### How to complete this task
Please return all of the data exactly as written.

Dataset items

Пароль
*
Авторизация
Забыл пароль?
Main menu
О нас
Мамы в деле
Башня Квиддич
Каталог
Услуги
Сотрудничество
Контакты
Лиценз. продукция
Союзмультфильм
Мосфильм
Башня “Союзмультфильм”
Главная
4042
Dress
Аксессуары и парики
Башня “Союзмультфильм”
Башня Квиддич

### Task answer
Пароль
*
Авторизация
Забыл пароль?
Main menu
О нас
Мамы в деле
Башня Квиддич
Каталог
Услуги
Сотрудничество
Контакты
Лиценз. продукция
Союзмультфильм
Мосфильм
Башня “Союзмультфильм”
Главная
4042
Dress
Аксессуары и парики
Башня “Союзмультфильм”
Башня Квиддич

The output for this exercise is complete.